Сестру Кхюен доставили в милицию через два часа после отца Сана. Она держала себя дерзко и вызывающе, заявила, что не станет отвечать на вопросы. Ей показали протокол допроса Сана, но и это не возымело действия. Она продолжала молчать. Дело Кхюен передали в суд. Уездное отделение федерации вьетнамских женщин направило к сестре Кхюен общественного защитника. Тридцатилетняя женщина маленького роста, худая, в простом черном платье, похожая на крестьянку, поначалу не произвела никакого впечатления на Кхюен. Когда защитница вошла в камеру, она с презрительной миной отвернулась к стене, даже не поздоровавшись. Однако подумав, Кхюен пришла к мысли, что если ей удастся завоевать поддержку этой защитницы, то на суде хоть один голос прозвучит за нее. Она достала платочек, вытерла несуществующие слезы и с кротким видом повернулась.
— Меня зовут Дам, я буду защищать вас на суде, — сказала женщина.
Потупясь, Кхюен нежным голоском проговорила:
— Я так благодарна вам за милосердие, проявленное ко мне в этот горестный час.
Дам чуть заметно улыбнулась.
— Скоро вы предстанете перед судом, и возможно, я смогу облегчить вашу участь, если вы, конечно, пожелаете быть со мной откровенной.
— Едва ли вам удастся вызволить меня из беды, коли меня считают преступницей. Тем не менее я вам очень признательна… Простите, если говорю невпопад и бессвязно… это все волнение… Мне кажется, вы кадровый работник?
Дам утвердительно кивнула головой.
— Тогда вам хорошо известны чувства человека, попавшего в тюрьму.
— Да, в пятьдесят первом я побывала во французских застенках.
— Скажите, неужели вы верили тогда в справедливость, верили в то, что вас поймут, будут к вам милосердны?
— Это было другое время: французы меня пытали, для них я была явным врагом, непримиримым и опасным.
— Вот видите, — прервала Кхюен, — наши судьбы схожи: я тоже враг, и это подтверждают показания отца Сана и другие свидетельства… Мне ли рассчитывать на снисхождение?..

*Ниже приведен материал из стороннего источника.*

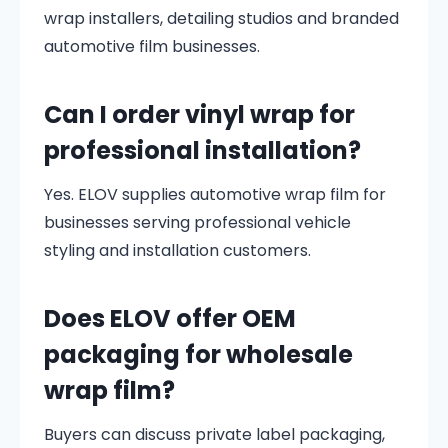
wrap installers, detailing studios and branded
automotive film businesses.
Can I order vinyl wrap for
professional installation?
Yes. ELOV supplies automotive wrap film for
businesses serving professional vehicle
styling and installation customers.
Does ELOV offer OEM
packaging for wholesale
wrap film?
Buyers can discuss private label packaging,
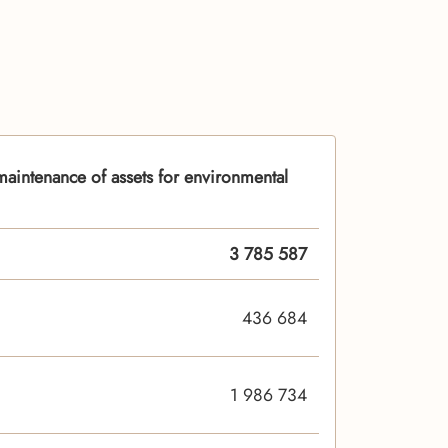
aintenance of assets for environmental
3 785 587
436 684
1 986 734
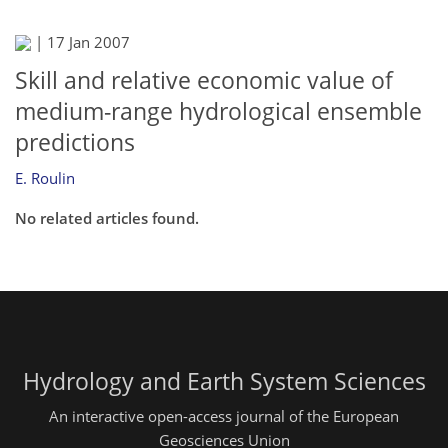
|
17 Jan 2007
Skill and relative economic value of
medium-range hydrological ensemble
predictions
E. Roulin
No related articles found.
Hydrology and Earth System Sciences
An interactive open-access journal of the European
Geosciences Union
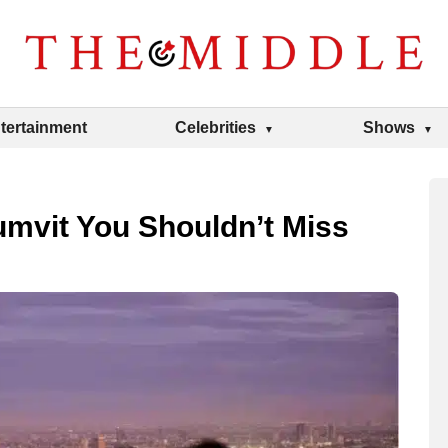
tertainment
Celebrities
Shows
umvit You Shouldn’t Miss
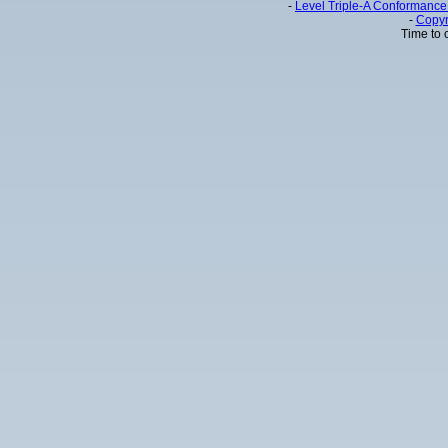
-
Level Triple-A Conformance 
-
Copyr
Time to 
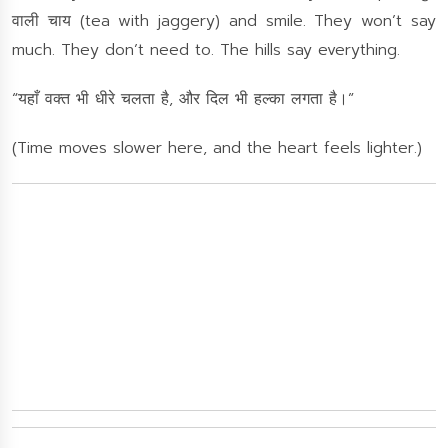
वाली चाय (tea with jaggery) and smile. They won’t say
much. They don’t need to. The hills say everything.
“यहाँ वक्त भी धीरे चलता है, और दिल भी हल्का लगता है।”
(Time moves slower here, and the heart feels lighter.)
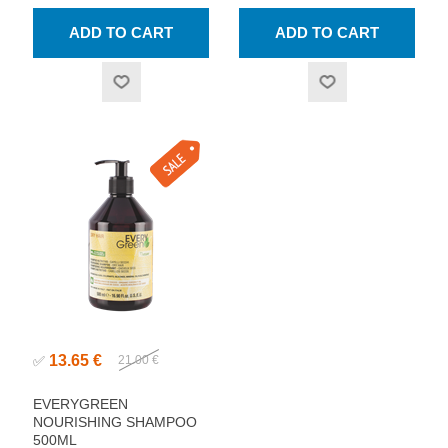
13.65 €
✅
21.00 €
EVERYGREEN
NOURISHING SHAMPOO
500ML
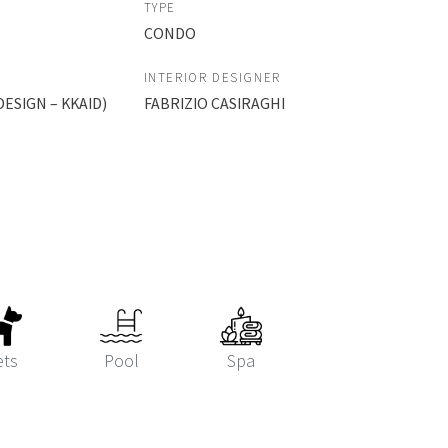
TYPE
CONDO
INTERIOR DESIGNER
ESIGN – KKAID)
FABRIZIO CASIRAGHI
ets
Pool
Spa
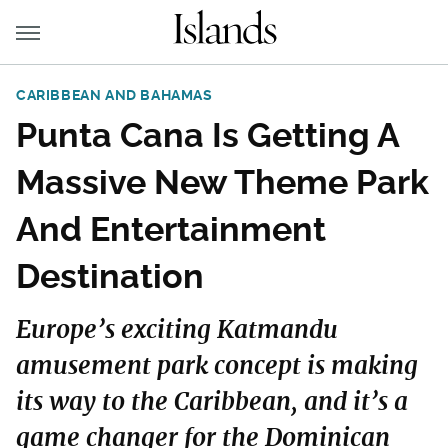
CARIBBEAN AND BAHAMAS
Punta Cana Is Getting A
Massive New Theme Park
And Entertainment
Destination
Europe’s exciting Katmandu
amusement park concept is making
its way to the Caribbean, and it’s a
game changer for the Dominican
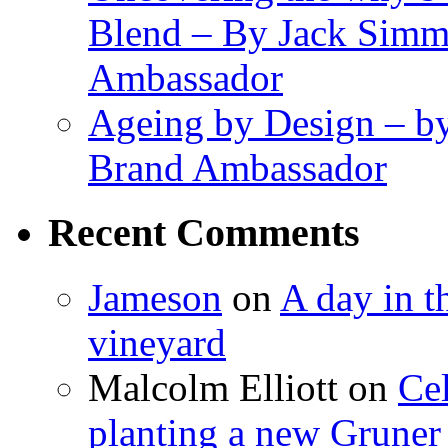
Blend – By Jack Simm
Ambassador
Ageing by Design – b
Brand Ambassador
Recent Comments
Jameson
on
A day in th
vineyard
Malcolm Elliott
on
Cel
planting a new Gruner 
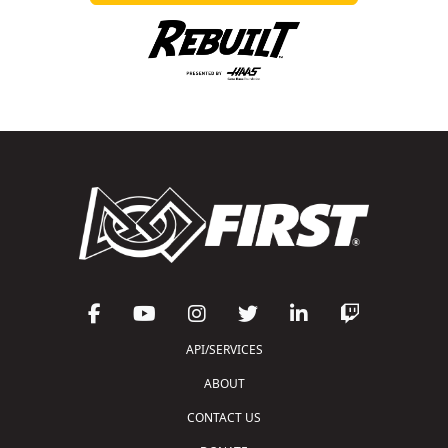
API/SERVICES
ABOUT
CONTACT US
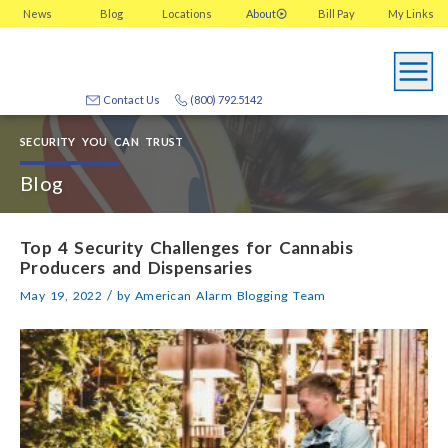
News
Blog
Locations
About
Bill Pay
My
Links
Contact Us
(800) 792.5142
SECURITY YOU CAN TRUST
Blog
Top 4 Security Challenges for Cannabis
Producers and Dispensaries
/
May 19, 2022
by
American Alarm Blogging Team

— Вы неправы, — остановила ее Дам, — разве можно сравнивать ваше положение с моим, эту тюрьму и французскую?! За что боролись вы, я не хочу пока говорить, скажу о том, за что боролась я! — голос Дам неожиданно зазвенел. — Французы захватили деревню, где я жила с семьей, убили моего мужа, сожгли моего ребенка. Только чудом я осталась жива. После пережитого кошмара, естественно, я взялась за оружие и поклялась не выпускать винтовки из рук до тех пор, пока хоть один завоеватель останется на нашей земле. Я убивала их, меня не раз бросали в тюрьмы, но судьба оказалась благосклонной — сами видите, до сих пор я живу. В этой борьбе мне помогала вера в торжество справедливости, в мой народ, она давала мне силы переносить все лишения, страдания, несчастья. За что же боретесь вы, если только ночью, когда вас не видят честные люди, вы чувствуете себя в безопасности? Ведь вы понимаете, что поддержки в народе у вас нет, потому и прячетесь. И разве так вели бы вы себя, зная, что ваше дело правое? Нет! Кто вас поддерживал? Люди, которых вам удалось обмануть или запугать, да еще жалкая кучка хулиганов и отщепенцев, разве не так?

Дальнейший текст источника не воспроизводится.